More than half of Americans who have Lasik or other laser vision-correction surgery still need to wear glasses at least sometimes. Side effects such as dry eyes, halos, glare and starbursts around lights are common. Those results are from a Consumer Reports National Research Center survey of 793 adults who have had vision-correction surgery since 2001.

Although 80% of respondents said they were highly satisfied with the surgery, our findings point out the need for realistic expectations.

Among the main reasons for having surgery (respondents could cite more than one): 61% said they were tired of wearing glasses; 52% said they wanted to see a bedside clock in the morning; 38% said contact lenses were uncomfortable and hard to care for. But afterward, 55% still needed to wear glasses or contacts at least sometimes. And of those who found it very hard to see that clock, just 36% had little or no trouble seeing it after surgery.

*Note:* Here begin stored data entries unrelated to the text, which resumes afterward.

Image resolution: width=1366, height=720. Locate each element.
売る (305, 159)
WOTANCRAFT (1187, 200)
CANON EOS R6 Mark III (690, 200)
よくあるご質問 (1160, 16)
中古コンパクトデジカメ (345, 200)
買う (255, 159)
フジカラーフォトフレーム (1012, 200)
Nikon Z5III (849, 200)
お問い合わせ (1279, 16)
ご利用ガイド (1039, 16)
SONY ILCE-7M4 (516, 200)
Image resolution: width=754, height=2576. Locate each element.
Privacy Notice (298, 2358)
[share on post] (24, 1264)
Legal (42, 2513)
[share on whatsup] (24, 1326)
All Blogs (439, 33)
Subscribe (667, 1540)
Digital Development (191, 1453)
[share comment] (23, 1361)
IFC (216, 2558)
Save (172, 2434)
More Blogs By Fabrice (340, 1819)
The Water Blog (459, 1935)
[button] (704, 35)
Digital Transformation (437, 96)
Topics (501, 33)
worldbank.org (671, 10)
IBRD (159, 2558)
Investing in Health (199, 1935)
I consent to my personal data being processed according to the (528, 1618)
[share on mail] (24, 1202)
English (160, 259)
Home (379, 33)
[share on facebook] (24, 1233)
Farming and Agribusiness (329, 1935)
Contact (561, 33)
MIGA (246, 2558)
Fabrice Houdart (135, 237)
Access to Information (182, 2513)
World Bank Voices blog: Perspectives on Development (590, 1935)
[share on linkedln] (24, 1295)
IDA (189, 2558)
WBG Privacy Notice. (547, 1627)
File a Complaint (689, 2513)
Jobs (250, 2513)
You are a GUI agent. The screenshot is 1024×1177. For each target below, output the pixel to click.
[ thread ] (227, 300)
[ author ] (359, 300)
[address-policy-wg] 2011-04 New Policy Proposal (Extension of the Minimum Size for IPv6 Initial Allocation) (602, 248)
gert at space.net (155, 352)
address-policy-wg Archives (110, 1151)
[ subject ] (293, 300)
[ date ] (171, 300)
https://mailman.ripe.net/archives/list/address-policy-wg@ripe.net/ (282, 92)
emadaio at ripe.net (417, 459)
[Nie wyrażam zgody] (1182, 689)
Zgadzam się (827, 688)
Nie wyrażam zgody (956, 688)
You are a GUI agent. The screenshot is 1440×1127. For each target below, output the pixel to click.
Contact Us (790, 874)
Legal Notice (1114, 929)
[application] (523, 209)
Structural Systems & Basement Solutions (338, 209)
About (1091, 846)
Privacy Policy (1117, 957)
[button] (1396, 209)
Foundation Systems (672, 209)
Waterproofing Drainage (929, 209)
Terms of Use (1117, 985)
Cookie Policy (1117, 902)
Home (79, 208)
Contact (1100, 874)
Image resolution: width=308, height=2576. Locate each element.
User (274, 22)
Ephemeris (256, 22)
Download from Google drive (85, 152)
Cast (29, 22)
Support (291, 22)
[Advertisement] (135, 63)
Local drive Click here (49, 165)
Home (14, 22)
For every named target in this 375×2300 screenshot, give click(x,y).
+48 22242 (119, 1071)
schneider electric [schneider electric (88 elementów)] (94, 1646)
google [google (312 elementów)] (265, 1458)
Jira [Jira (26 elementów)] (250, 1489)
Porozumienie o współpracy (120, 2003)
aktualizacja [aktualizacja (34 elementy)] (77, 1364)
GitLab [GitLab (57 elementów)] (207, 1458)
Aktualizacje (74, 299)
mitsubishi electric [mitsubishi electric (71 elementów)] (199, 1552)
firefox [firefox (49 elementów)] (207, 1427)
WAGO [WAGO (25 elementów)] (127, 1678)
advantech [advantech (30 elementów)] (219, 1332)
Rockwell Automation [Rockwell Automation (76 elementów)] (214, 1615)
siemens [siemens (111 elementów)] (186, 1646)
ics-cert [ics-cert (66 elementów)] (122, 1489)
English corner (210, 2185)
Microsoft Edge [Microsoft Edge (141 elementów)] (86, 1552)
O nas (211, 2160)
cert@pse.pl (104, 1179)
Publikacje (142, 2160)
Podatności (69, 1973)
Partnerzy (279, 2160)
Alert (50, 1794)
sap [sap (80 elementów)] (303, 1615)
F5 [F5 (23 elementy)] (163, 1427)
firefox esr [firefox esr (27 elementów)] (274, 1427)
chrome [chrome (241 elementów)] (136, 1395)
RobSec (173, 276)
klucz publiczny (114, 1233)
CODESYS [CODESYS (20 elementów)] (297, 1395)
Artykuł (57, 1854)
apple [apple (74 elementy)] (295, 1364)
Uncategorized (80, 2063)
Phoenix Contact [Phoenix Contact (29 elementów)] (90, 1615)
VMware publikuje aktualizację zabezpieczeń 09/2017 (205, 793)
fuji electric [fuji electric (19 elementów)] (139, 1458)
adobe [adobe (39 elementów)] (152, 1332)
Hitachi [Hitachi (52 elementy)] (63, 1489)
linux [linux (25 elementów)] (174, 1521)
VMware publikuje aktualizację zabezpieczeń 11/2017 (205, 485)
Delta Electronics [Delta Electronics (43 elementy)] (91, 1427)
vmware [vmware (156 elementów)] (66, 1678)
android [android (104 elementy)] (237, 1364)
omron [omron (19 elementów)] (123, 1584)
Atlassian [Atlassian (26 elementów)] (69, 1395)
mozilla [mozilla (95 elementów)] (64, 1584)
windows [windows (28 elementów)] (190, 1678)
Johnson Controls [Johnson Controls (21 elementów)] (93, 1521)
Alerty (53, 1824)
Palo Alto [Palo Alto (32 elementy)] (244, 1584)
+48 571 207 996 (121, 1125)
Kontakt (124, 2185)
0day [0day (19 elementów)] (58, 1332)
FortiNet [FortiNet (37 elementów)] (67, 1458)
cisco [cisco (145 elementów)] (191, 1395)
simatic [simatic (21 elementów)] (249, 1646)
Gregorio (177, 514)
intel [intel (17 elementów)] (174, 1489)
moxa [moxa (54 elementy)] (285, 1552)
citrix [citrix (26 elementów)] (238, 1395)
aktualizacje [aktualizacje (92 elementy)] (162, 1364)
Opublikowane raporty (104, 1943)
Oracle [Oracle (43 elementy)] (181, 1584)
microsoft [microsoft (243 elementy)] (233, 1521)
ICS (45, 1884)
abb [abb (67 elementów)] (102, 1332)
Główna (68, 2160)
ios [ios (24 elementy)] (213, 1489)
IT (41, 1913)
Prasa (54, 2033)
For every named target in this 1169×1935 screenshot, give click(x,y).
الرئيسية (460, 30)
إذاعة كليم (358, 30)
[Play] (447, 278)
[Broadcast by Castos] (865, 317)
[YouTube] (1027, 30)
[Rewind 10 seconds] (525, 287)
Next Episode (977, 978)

If you're considering laser eye surgery, find basic information at www.fda.gov (search "lasik"). Talk to others who have had the surgery. And ask yourself:

Am I a good candidate?

Your vision should have been stable for the past year. You should be at least 18 and not pregnant or breast-feeding. You shouldn't have a disease that impedes healing (diabetes, say) or take medications that do so. Skip surgery if you have dry eyes. People who were nearsighted before surgery tended to be slightly more satisfied with the results than those who started out farsighted or with astigmatism.

What are my options?

In Lasik (laser-assisted in situ keratomileusis) surgery, a flap is cut into the cornea's surface and lifted, laser energy reshapes the underlying cornea, and the flap is folded back into place. Recovery is generally the fastest. In PRK (photorefractive keratectomy), the surgeon removes layers of tissue from the cornea's outer layer before reshaping the cornea. PRK is often suggested for people with thin corneas. In Lasek (laser epithelial keratomileusis), the outer surface is instead peeled back before lasing, then replaced.

Will insurance pay?

Maybe not, because the surgery is elective, but ask your insurer. Many Lasik centers offer discounts. Costs vary widely. The typical national price for both eyes, after any discounts, is about $3,314.

How do I find a surgeon?

Look for a board-certified ophthalmologist (check at www.abms.org) who has performed your planned procedure many times.

Respondents were happiest if their doctor met with them before and after surgery, took a medical history and eye measurements (cornea thickness, pupil size, tear production) and spelled out risks and benefits. Choose carefully: Satisfaction with the surgeon, even more than the place of surgery, predicted overall satisfaction.